The study was approved by Institutional Review Board of AIIMS and by the Indian Health Ministry's Screening Committee. Informed consent was taken from all patients participating in the surveillance protocol.
Combined throat and nasal swabs from ILI patients were collected and transported to the virology laboratory as described previously , . From 2007 till March 2009, all samples from sentinel surveillance sites were tested for influenza viruses (A and B) by virus isolation in MDCK cells . Since April 2009, all the samples were tested by real-time RT-PCR for the detection of influenza viruses and influenza A virus positive samples were further subtyped as described , . A confirmed case was defined as a patient meeting the ILI case definition and either yielding an isolate of influenza in MDCK cell line or positive for influenza by RT-PCR.
The haemagglutinin 1 (HA-1) gene was sequenced by the dideoxynucleotide chain termination method as described previously . The GISAID accession numbers are EPI247057-58, EPI259029, EPI301865-67, EPI301871-72, EPI301878, EPI301881.

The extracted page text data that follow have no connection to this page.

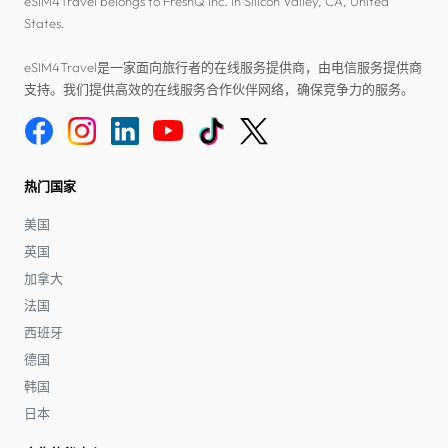
eSIM4Travel belongs to FreshQ Inc. in Silicon Valley, CA, United
States.
eSIM4Travel是一家面向旅行者的在线服务提供商，由电信服务提供商
支持。我们提供高效的在线服务合作伙伴网络，确保竞争力的服务。
热门国家
美国
英国
加拿大
法国
西班牙
德国
韩国
日本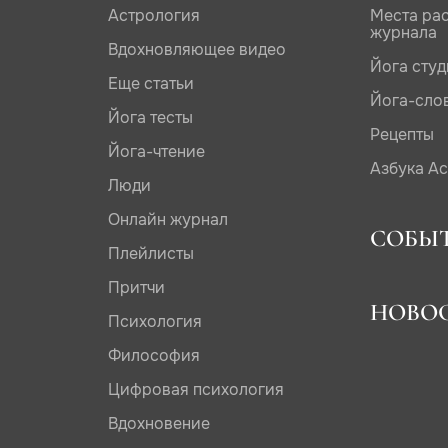
Астрология
Места ра
журнала
Вдохновляющее видео
Йога сту
Еще статьи
Йога-сло
Йога тесты
Рецепты
Йога-чтение
Азбука А
Люди
Онлайн журнал
СОБЫ
Плейлисты
Притчи
НОВО
Психология
Философия
Цифровая психология
Вдохновение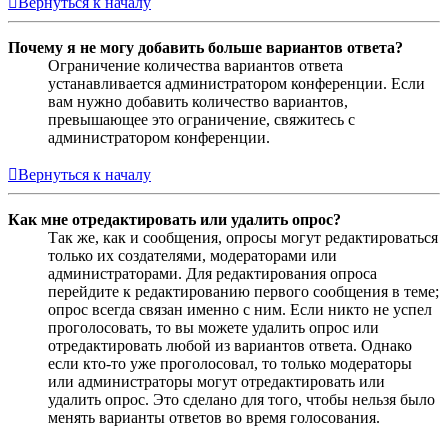
Вернуться к началу
Почему я не могу добавить больше вариантов ответа?
Ограничение количества вариантов ответа
устанавливается администратором конференции. Если
вам нужно добавить количество вариантов,
превышающее это ограничение, свяжитесь с
администратором конференции.
Вернуться к началу
Как мне отредактировать или удалить опрос?
Так же, как и сообщения, опросы могут редактироваться
только их создателями, модераторами или
администраторами. Для редактирования опроса
перейдите к редактированию первого сообщения в теме;
опрос всегда связан именно с ним. Если никто не успел
проголосовать, то вы можете удалить опрос или
отредактировать любой из вариантов ответа. Однако
если кто-то уже проголосовал, то только модераторы
или администраторы могут отредактировать или
удалить опрос. Это сделано для того, чтобы нельзя было
менять варианты ответов во время голосования.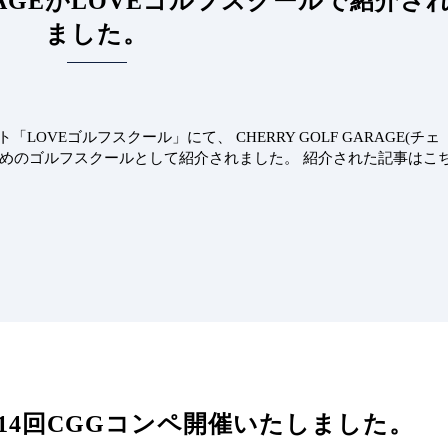
 GARAGEがLOVEゴルフスクールで紹介さ
ました。
OVEゴルフスクール」にて、 CHERRY GOLF GARAGE(チェ
すめのゴルフスクールとして紹介されました。 紹介された記事はこ
 第14回CGGコンペ開催いたしました。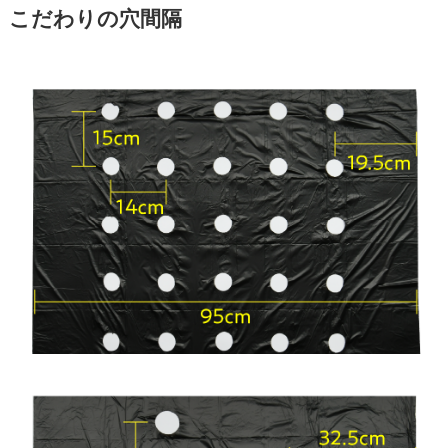
こだわりの穴間隔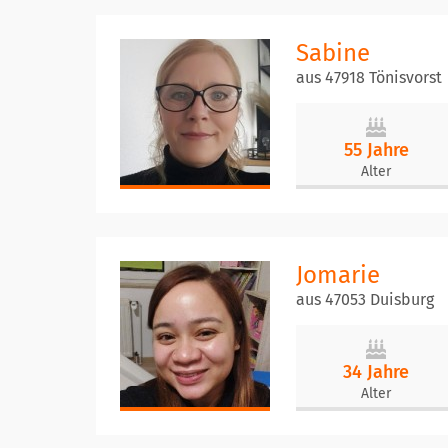
Sabine
aus 47918 Tönisvorst
55 Jahre
Alter
Jomarie
aus 47053 Duisburg
34 Jahre
Alter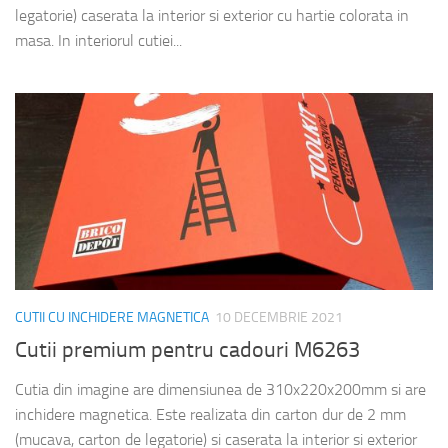
legatorie) caserata la interior si exterior cu hartie colorata in
masa. In interiorul cutiei...
CUTII CU INCHIDERE MAGNETICA
10 DECEMBRIE 2021
Cutii premium pentru cadouri M6263
Cutia din imagine are dimensiunea de 310x220x200mm si are
inchidere magnetica. Este realizata din carton dur de 2 mm
(mucava, carton de legatorie) si caserata la interior si exterior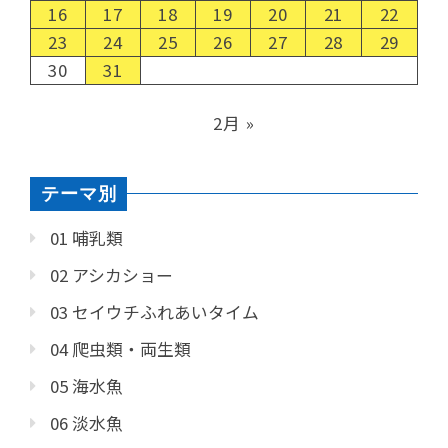
16
17
18
19
20
21
22
23
24
25
26
27
28
29
30
31
2月 »
テーマ別
01 哺乳類
02 アシカショー
03 セイウチふれあいタイム
04 爬虫類・両生類
05 海水魚
06 淡水魚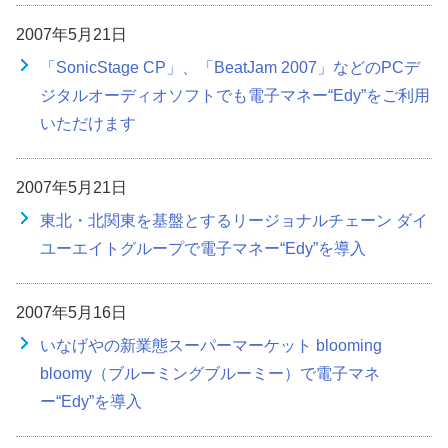
2007年5月21日
「SonicStage CP」、「BeatJam 2007」などのPCデ
ジタルオーディオソフトでも電子マネー“Edy”をご利用
いただけます
2007年5月21日
東北・北関東を基盤とするリージョナルチェーン ダイ
ユーエイトグループで電子マネー“Edy”を導入
2007年5月16日
いなげやの新業態スーパーマーケット blooming
bloomy（ブルーミングブルーミー）で電子マネ
ー“Edy”を導入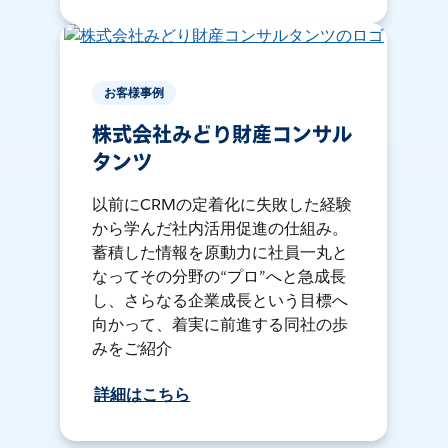
お客様事例
株式会社みどり財産コンサル
タンツ
以前にCRMの定着化に失敗した経験
から学んだ社内活用促進の仕組み。
蓄積した情報を原動力に社員一丸と
なってその分野の“プロ”へと急成長
し、さらなる企業成長という目標へ
向かって、着実に前進する同社の歩
みをご紹介
詳細はこちら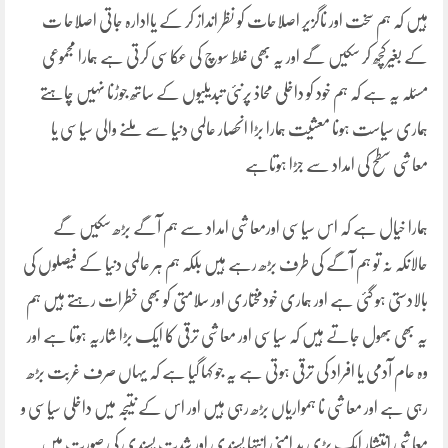
ہیں کہ ہم سخت اور ناگزیر اصلاحات کو نظر انداز کر کے یاادارہ جاتی اصلاحا ت
کے بغیرکچھ کر سکیں گے اور یہ بھی غلط سوچ کی عکاسی کرتی ہے ہمارا مجموعی
مسئلہ یہ ہے کہ ہم خود کو داخلی محاذ پرنئی تبدیلیوں کے ساتھ جوڑنا نہیں چاہتے
ہماری سیاست ہونا معشیت ہمارا بڑا انحصار عالمی دنیا سے ملنے والی سیاسی یا
معاشی سطح کی امداد سے جڑا ہوتاہے
ہمارا خیال ہے کہ اس سیاسی اورمعاشی امداد سے ہم آگے بڑھ سکیں گے
حالانکہ نہ تو ہم آگے کی طرف بڑھ رہے ہیں بلکہ ہم ہر عالمی دنیا کے فیصلوں کی
بالادستی ہو گئی ہے اور ہماری خودمختاری اور سلامتی کو بھی خطرات رہتے ہیں ہم
یہ بھی بھول جاتے ہیں کہ سیاسی اور معاشی ترقی کا ایک بڑا شاریہ ہوتا ہے اور
وہ عام آدمی یا افراد کی ترقی ہوتی ہے یہ جو کہا گیا ہے کہ یہاں صرف غربت بڑھ
رہی ہے اور معاشی نا ہمواریاں بڑھ رہی ہیں اور اس کے نتیجہ میں داخلی سیاسی و
معاشی انتشار ایک بڑی بد امنی انتہا پسندی اور شدت پسندی کی صورت میں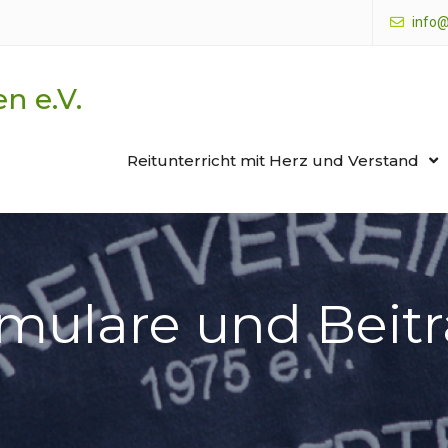
info@
n e.V.
Reitunterricht mit Herz und Verstand
mulare und Beit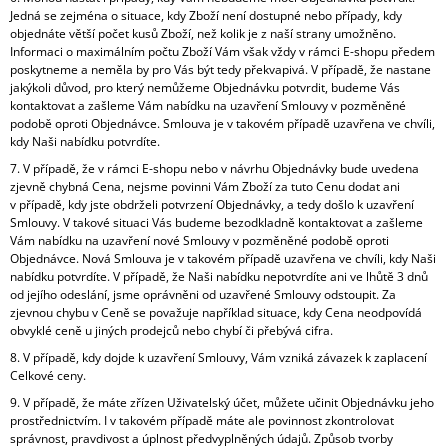
Jedná se zejména o situace, kdy Zboží není dostupné nebo případy, kdy
objednáte větší počet kusů Zboží, než kolik je z naší strany umožněno.
Informaci o maximálním počtu Zboží Vám však vždy v rámci E-shopu předem
poskytneme a neměla by pro Vás být tedy překvapivá. V případě, že nastane
jakýkoli důvod, pro který nemůžeme Objednávku potvrdit, budeme Vás
kontaktovat a zašleme Vám nabídku na uzavření Smlouvy v pozměněné
podobě oproti Objednávce. Smlouva je v takovém případě uzavřena ve chvíli,
kdy Naši nabídku potvrdíte.
7. V případě, že v rámci E-shopu nebo v návrhu Objednávky bude uvedena
zjevně chybná Cena, nejsme povinni Vám Zboží za tuto Cenu dodat ani
v případě, kdy jste obdrželi potvrzení Objednávky, a tedy došlo k uzavření
Smlouvy. V takové situaci Vás budeme bezodkladně kontaktovat a zašleme
Vám nabídku na uzavření nové Smlouvy v pozměněné podobě oproti
Objednávce. Nová Smlouva je v takovém případě uzavřena ve chvíli, kdy Naši
nabídku potvrdíte. V případě, že Naši nabídku nepotvrdíte ani ve lhůtě 3 dnů
od jejího odeslání, jsme oprávněni od uzavřené Smlouvy odstoupit. Za
zjevnou chybu v Ceně se považuje například situace, kdy Cena neodpovídá
obvyklé ceně u jiných prodejců nebo chybí či přebývá cifra.
8. V případě, kdy dojde k uzavření Smlouvy, Vám vzniká závazek k zaplacení
Celkové ceny.
9. V případě, že máte zřízen Uživatelský účet, můžete učinit Objednávku jeho
prostřednictvím. I v takovém případě máte ale povinnost zkontrolovat
správnost, pravdivost a úplnost předvyplněných údajů. Způsob tvorby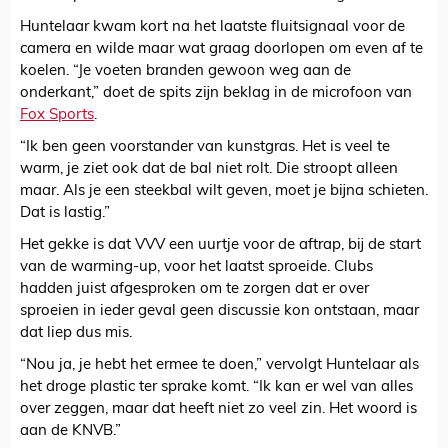
Huntelaar kwam kort na het laatste fluitsignaal voor de
camera en wilde maar wat graag doorlopen om even af te
koelen. “Je voeten branden gewoon weg aan de
onderkant,” doet de spits zijn beklag in de microfoon van
Fox Sports
.
“Ik ben geen voorstander van kunstgras. Het is veel te
warm, je ziet ook dat de bal niet rolt. Die stroopt alleen
maar. Als je een steekbal wilt geven, moet je bijna schieten.
Dat is lastig.”
Het gekke is dat VVV een uurtje voor de aftrap, bij de start
van de warming-up, voor het laatst sproeide. Clubs
hadden juist afgesproken om te zorgen dat er over
sproeien in ieder geval geen discussie kon ontstaan, maar
dat liep dus mis.
“Nou ja, je hebt het ermee te doen,” vervolgt Huntelaar als
het droge plastic ter sprake komt. “Ik kan er wel van alles
over zeggen, maar dat heeft niet zo veel zin. Het woord is
aan de KNVB.”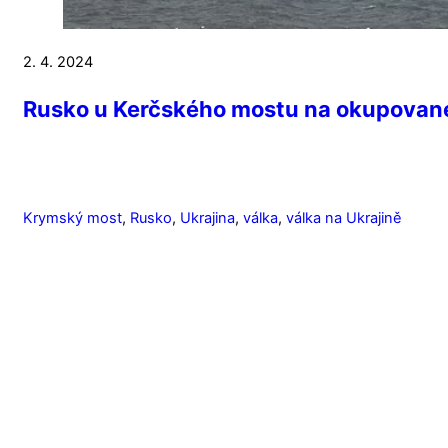
2. 4. 2024
Rusko u Kerčského mostu na okupovan
Krymský most
,
Rusko
,
Ukrajina
,
válka
,
válka na Ukrajině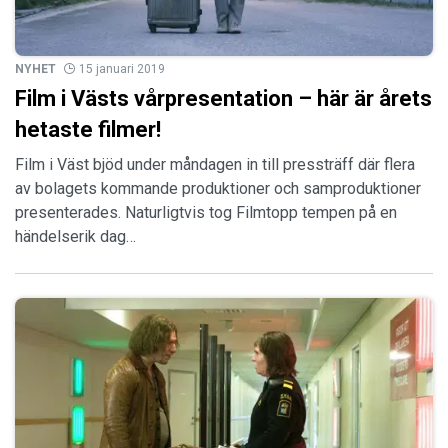
NYHET
15 januari 2019
Film i Västs vårpresentation – här är årets
hetaste filmer!
Film i Väst bjöd under måndagen in till pressträff där flera
av bolagets kommande produktioner och samproduktioner
presenterades. Naturligtvis tog Filmtopp tempen på en
händelserik dag…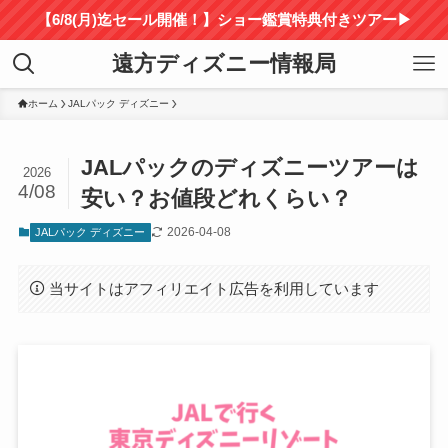
【6/8(月)迄セール開催！】ショー鑑賞特典付きツアー▶
遠方ディズニー情報局
ホーム
JALパック ディズニー
JALパックのディズニーツアーは
2026
4/08
安い？お値段どれくらい？
2026-04-08
JALパック ディズニー
当サイトはアフィリエイト広告を利用しています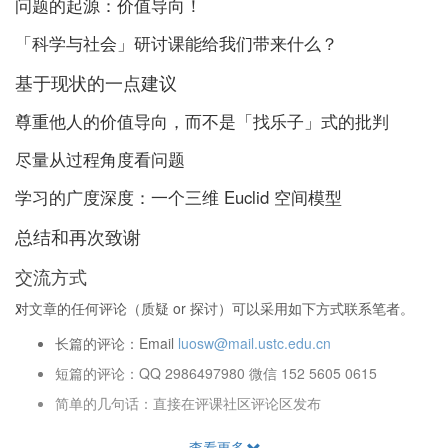
问题的起源：价值导向！
「科学与社会」研讨课能给我们带来什么？
基于现状的一点建议
尊重他人的价值导向，而不是「找乐子」式的批判
尽量从过程角度看问题
学习的广度深度：一个三维 Euclid 空间模型
总结和再次致谢
交流方式
对文章的任何评论（质疑 or 探讨）可以采用如下方式联系笔者。
长篇的评论：Email
luosw@mail.ustc.edu.cn
短篇的评论：QQ 2986497980 微信 152 5605 0615
简单的几句话：直接在评课社区评论区发布
查看更多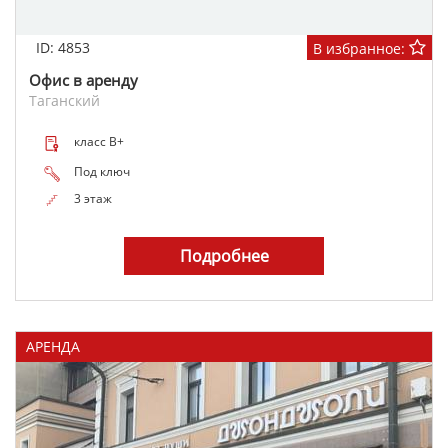
ID: 4853
В избранное:
Офис в аренду
Таганский
класс B+
Под ключ
3 этаж
Подробнее
АРЕНДА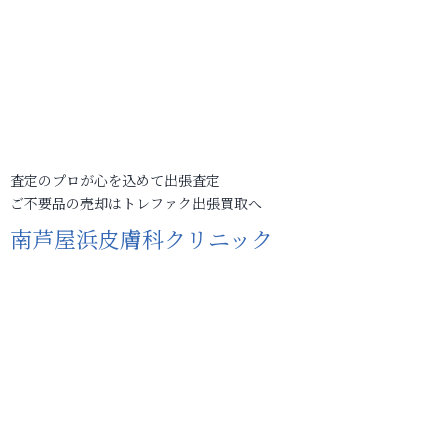
査定のプロが心を込めて出張査定
ご不要品の売却はトレファク出張買取へ
南芦屋浜皮膚科クリニック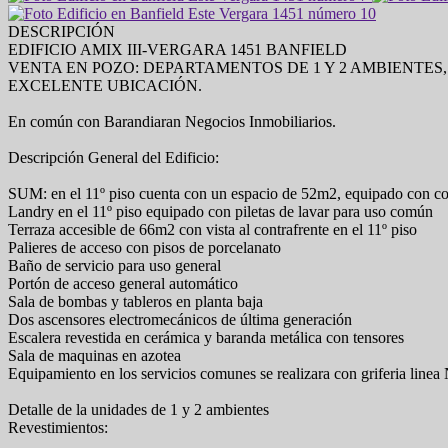
DESCRIPCIÓN
EDIFICIO AMIX III-VERGARA 1451 BANFIELD
VENTA EN POZO: DEPARTAMENTOS DE 1 Y 2 AMBIENTES, 
EXCELENTE UBICACIÓN.
En común con Barandiaran Negocios Inmobiliarios.
Descripción General del Edificio:
SUM: en el 11º piso cuenta con un espacio de 52m2, equipado con coc
Landry en el 11º piso equipado con piletas de lavar para uso común
Terraza accesible de 66m2 con vista al contrafrente en el 11º piso
Palieres de acceso con pisos de porcelanato
Baño de servicio para uso general
Portón de acceso general automático
Sala de bombas y tableros en planta baja
Dos ascensores electromecánicos de última generación
Escalera revestida en cerámica y baranda metálica con tensores
Sala de maquinas en azotea
Equipamiento en los servicios comunes se realizara con griferia line
Detalle de la unidades de 1 y 2 ambientes
Revestimientos:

Pearson's correlation coefficient (r) was used to calculate the linear relationship between rainfall aggregated for the month and influenza positivity. The aggregate rainfall data was collected from Indian Meteorological Department (http://www.imd.gov.in/section/hydro/distrainfall/webrain/delhi/delhi.txt) for the study period. Odds ratio with Pearson's Chi Squared test was used due to multiple attribute dataset (qualitative) to show the significant age group. Statistical analysis was done using STATA 11 software.
Authors wish to acknowledge Drs. Alexander Klimov, Michael Shaw and Marc-Alain Widdowson for their critical comments.
The findings expressed in this manuscript are those of the authors and do not reflect the views of the All India Institute of Medical Sciences, New Delhi or, the Centers for Disease Control and Prevention, Atlanta.
Competing Interests: The authors have declared that no competing interests exist.
Funding: This study was supported in part by Indian Council of Medical Research, New Delhi, India and a cooperative agreement 5U50 CI 024407 and IU51 IP 00033301 from the Centers for Disease Control and Prevention, Atlanta, USA. The study is part of collaborative activity between AIIMS, New Delhi, and US CDC, whereby investigators from both side are involved in study design, implementation and data analysis.